Your instructions:
None of the images should appear in your copy. Transcribe the data in full.

Source information:

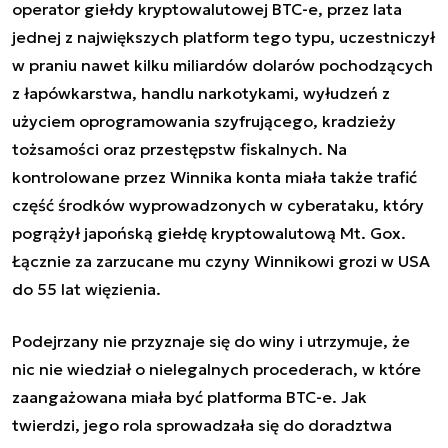
operator giełdy kryptowalutowej BTC-e, przez lata
jednej z największych platform tego typu, uczestniczył
w praniu nawet kilku miliardów dolarów pochodzących
z łapówkarstwa, handlu narkotykami, wyłudzeń z
użyciem oprogramowania szyfrującego, kradzieży
tożsamości oraz przestępstw fiskalnych. Na
kontrolowane przez Winnika konta miała także trafić
część środków wyprowadzonych w cyberataku, który
pogrążył japońską giełdę kryptowalutową Mt. Gox.
Łącznie za zarzucane mu czyny Winnikowi grozi w USA
do 55 lat więzienia.
Podejrzany nie przyznaje się do winy i utrzymuje, że
nic nie wiedział o nielegalnych procederach, w które
zaangażowana miała być platforma BTC-e. Jak
twierdzi, jego rola sprowadzała się do doradztwa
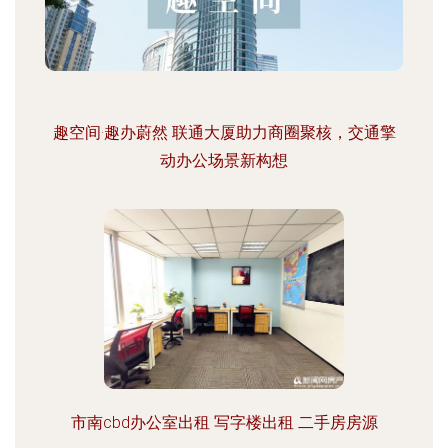
趣空间·趣办蔚然 联通大厦助力商圈聚核，交通擎
动办公场景新构想
市南cbd办公室出租 写字楼出租 二手房房源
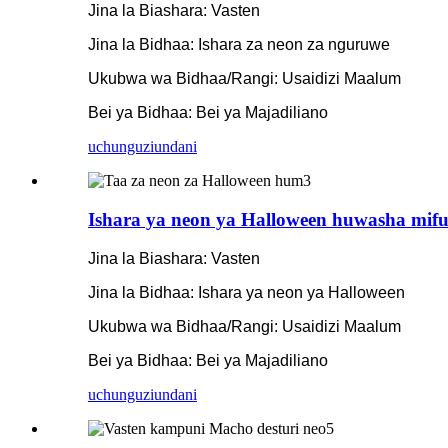
Jina la Biashara: Vasten
Jina la Bidhaa: Ishara za neon za nguruwe
Ukubwa wa Bidhaa/Rangi: Usaidizi Maalum
Bei ya Bidhaa: Bei ya Majadiliano
uchunguzi
undani
Ishara ya neon ya Halloween huwasha mi
Jina la Biashara: Vasten
Jina la Bidhaa: Ishara ya neon ya Halloween
Ukubwa wa Bidhaa/Rangi: Usaidizi Maalum
Bei ya Bidhaa: Bei ya Majadiliano
uchunguzi
undani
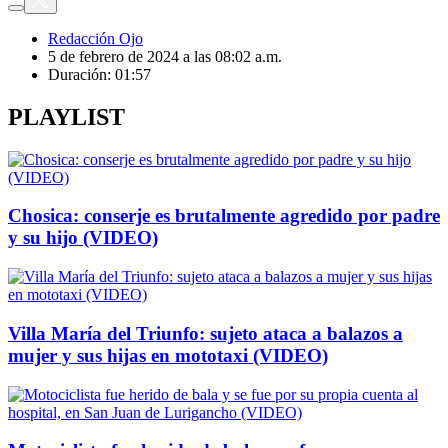
Redacción Ojo
5 de febrero de 2024 a las 08:02 a.m.
Duración:
01:57
PLAYLIST
Chosica: conserje es brutalmente agredido por padre
y su hijo (VIDEO)
Villa María del Triunfo: sujeto ataca a balazos a
mujer y sus hijas en mototaxi (VIDEO)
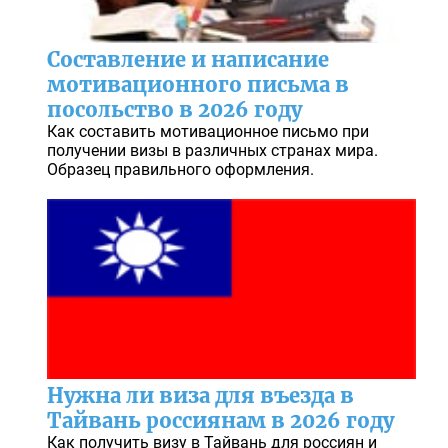
Составление и написание
мотивационного письма в
посольство в 2026 году
Как составить мотивационное письмо при
получении визы в различных странах мира.
Образец правильного оформления.
Нужна ли виза для въезда в
Тайвань россиянам в 2026 году
Как получить визу в Тайвань для россиян и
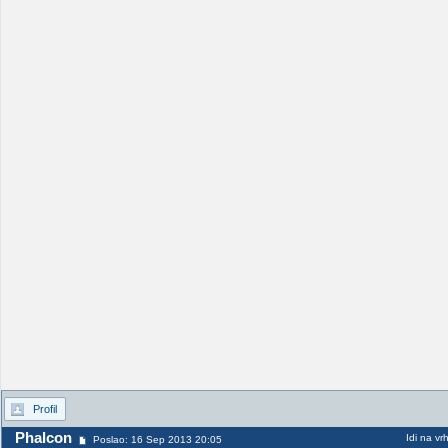
Profil
Phalcon
Idi na vr
Poslao: 16 Sep 2013 20:05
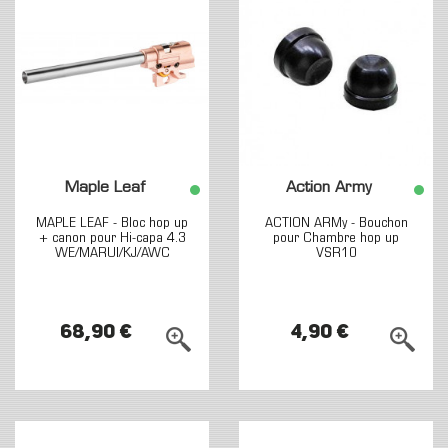
Maple Leaf
Action Army
MAPLE LEAF - Bloc hop up
ACTION ARMy - Bouchon
+ canon pour Hi-capa 4.3
pour Chambre hop up
WE/MARUI/KJ/AWC
VSR10
68,90 €
4,90 €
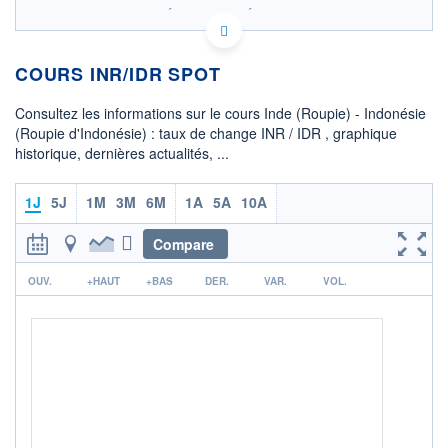
SIX - FOREX 2 DONNÉES TEMPS RÉEL
Politique d'exécution
COURS INR/IDR SPOT
189
188
Consultez les informations sur le cours Inde (Roupie) - Indonésie
(Roupie d'Indonésie) : taux de change INR / IDR , graphique
187
historique, dernières actualités, ...
186
08h02
15h29
1J
5J
1M
3M
6M
1A
5A
10A
OUVERTURE
CLÔTURE VEILLE
187,0551
187,0549
Compare
r
+ HAUT
+ BAS
OUV.
+HAUT
+BAS
DER.
VAR.
VOL.
187,1014
187,0551
COTATION SPÉCIFIQUE
IDR/INR
0,0535
-0,02%
+ PORTEFEUILLE
+ LISTE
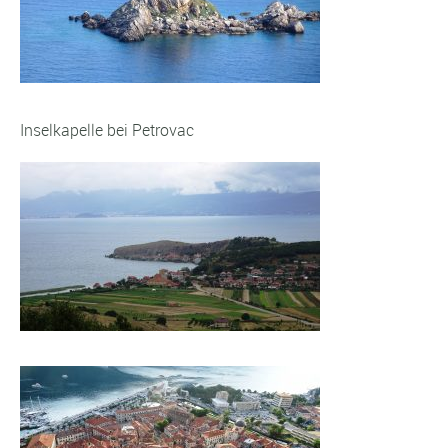
Inselkapelle bei Petrovac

Result for this task:
operator giełdy kryptowalutowej BTC-e, przez lata
jednej z największych platform tego typu, uczestniczył
w praniu nawet kilku miliardów dolarów pochodzących
z łapówkarstwa, handlu narkotykami, wyłudzeń z
użyciem oprogramowania szyfrującego, kradzieży
tożsamości oraz przestępstw fiskalnych. Na
kontrolowane przez Winnika konta miała także trafić
część środków wyprowadzonych w cyberataku, który
pogrążył japońską giełdę kryptowalutową Mt. Gox.
Łącznie za zarzucane mu czyny Winnikowi grozi w USA
do 55 lat więzienia.
Podejrzany nie przyznaje się do winy i utrzymuje, że
nic nie wiedział o nielegalnych procederach, w które
zaangażowana miała być platforma BTC-e. Jak
twierdzi, jego rola sprowadzała się do doradztwa
趣空间·趣办蔚然 联通大厦助力商圈聚核，交通擎
动办公场景新构想
市南cbd办公室出租 写字楼出租 二手房房源
Jina la Biashara: Vasten
Jina la Bidhaa: Ishara za neon za nguruwe
Ukubwa wa Bidhaa/Rangi: Usaidizi Maalum
Bei ya Bidhaa: Bei ya Majadiliano
uchunguzi
undani
Ishara ya neon ya Halloween huwasha mi
Jina la Biashara: Vasten
Jina la Bidhaa: Ishara ya neon ya Halloween
Ukubwa wa Bidhaa/Rangi: Usaidizi Maalum
Bei ya Bidhaa: Bei ya Majadiliano
uchunguzi
undani
Redacción Ojo
5 de febrero de 2024 a las 08:02 a.m.
Duración:
01:57
PLAYLIST
Chosica: conserje es brutalmente agredido por padre
y su hijo (VIDEO)
Villa María del Triunfo: sujeto ataca a balazos a
mujer y sus hijas en mototaxi (VIDEO)
Составление и написание
мотивационного письма в
посольство в 2026 году
Как составить мотивационное письмо при
получении визы в различных странах мира.
Образец правильного оформления.
Нужна ли виза для въезда в
Тайвань россиянам в 2026 году
Как получить визу в Тайвань для россиян и
Profil
Phalcon
Idi na vr
Poslao: 16 Sep 2013 20:05
Maple Leaf
Action Army
MAPLE LEAF - Bloc hop up
ACTION ARMy - Bouchon
+ canon pour Hi-capa 4.3
pour Chambre hop up
WE/MARUI/KJ/AWC
VSR10
68,90 €
4,90 €
SIX - FOREX 2 DONNÉES TEMPS RÉEL
Politique d'exécution
COURS INR/IDR SPOT
189
188
Consultez les informations sur le cours Inde (Roupie) - Indonésie
(Roupie d'Indonésie) : taux de change INR / IDR , graphique
187
historique, dernières actualités, ...
186
08h02
15h29
1J
5J
1M
3M
6M
1A
5A
10A
OUVERTURE
CLÔTURE VEILLE
187,0551
187,0549
Compare
r
+ HAUT
+ BAS
OUV.
+HAUT
+BAS
DER.
VAR.
VOL.
187,1014
187,0551
COTATION SPÉCIFIQUE
IDR/INR
0,0535
-0,02%
+ PORTEFEUILLE
+ LISTE
Inselkapelle bei Petrovac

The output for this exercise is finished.